The concept of the preceding volumes has been closely retained. In 26 chapters, including an introductory chapter, syntheses of more than 40 natural products or natural product core structures are discussed in detail. The syntheses, together with historical excursions, have been taken from literature of the years 2003 to 2010. Each chapter begins with background information about the discovery, structure elucidation, and biological significance of the target molecule(s). To aid the reader_s orientation, key concepts of the total synthesis described are provided at the beginning of each chapter. After describing retrosyntheses that have been achieved, and any preliminary synthetic work, the chapter gives a very detailed description of the synthesis of the target structure, including almost all the individual steps. All literature references are clearly identified by chapter endnotes, thus allowing rapid access to the primary sources. The chapter ends with a short summary and a well-chosen, detailed, and extensive list of references. This alone is one of the great strengths of the book, and provides every synthetic chemist with an excellent pool for the solution of his or her own synthetic problems. Also particularly valuable for the reader are the short reviews on specific topics, which have the scope and style of review articles. Thus, one finds surveys on current topics of interest such as organocatalysis (Chapter 7: littoralisone, oseltamivir, hirsutellone B) and C_H activation (Chapter 2: tetrodotoxin) next to overviews of more classical themes such as Schenk ene reactions with singlet oxygen (Chapter 12: tetracycline), photochemically induced [2+2] cycloadditions (Chapter 18: biyouyanagin A), [2+2+2] cycloadditions, Diels-Alder reactions with o-quinones (Chapter 22: sporolid B), and Kagan-Molander SmI2 couplings (Chapter 24: vannusal B). The review of asymmetric halogenation reactions (Chapter 21: chlorosulfolipid cytotoxin) is particularly well-written, as it clearly demonstrates, to the young scientist as well as to the post- or pre-graduate student, that there are still enough chemical transformations that have not yet been sufficiently studied, and therefore leave room for personal creativity and ambition.

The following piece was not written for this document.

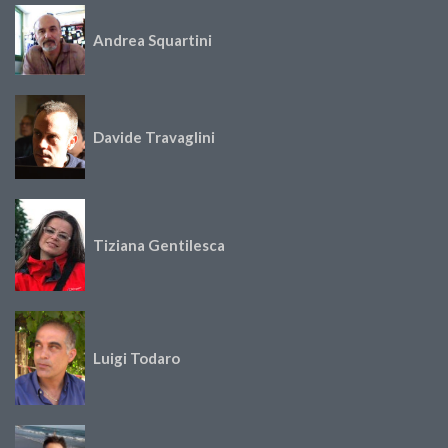
Andrea Squartini
Davide Travaglini
Tiziana Gentilesca
Luigi Todaro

Novelties of this third volume compared to the previous ones are mainly concerned with the detailed contents. The depth of mechanistic discussions has been greatly increased. The introductions to the chapters often feature insights into the biosynthesis of the natural product concerned (e.g., Chapter 10: stephacidin). Some small sections describe problems associated with structure elucidation, which then led to revision of the supposed structure in the context of the total synthesis (e.g., in Chapter 4: azaspiracid-1). The very instructive concept of discussing and comparing several different syntheses of a target structure in a parallel fashion, which was introduced in the second volume of this series, has now been further developed in a clever way. Sometimes it would also have been useful for the synthetic chemist reader to be given an explanation of why a specific unusual reagent was chosen at a certain stage during the planning or carrying out of a synthesis, and why an apparently more convenient and conventional procedure was avoided. Such explanations, and possibly also descriptions of unsuccessful attempted routes, could give the reader an even more detailed insight into problems of reactivity or selectivity of a specific reagent or substrate.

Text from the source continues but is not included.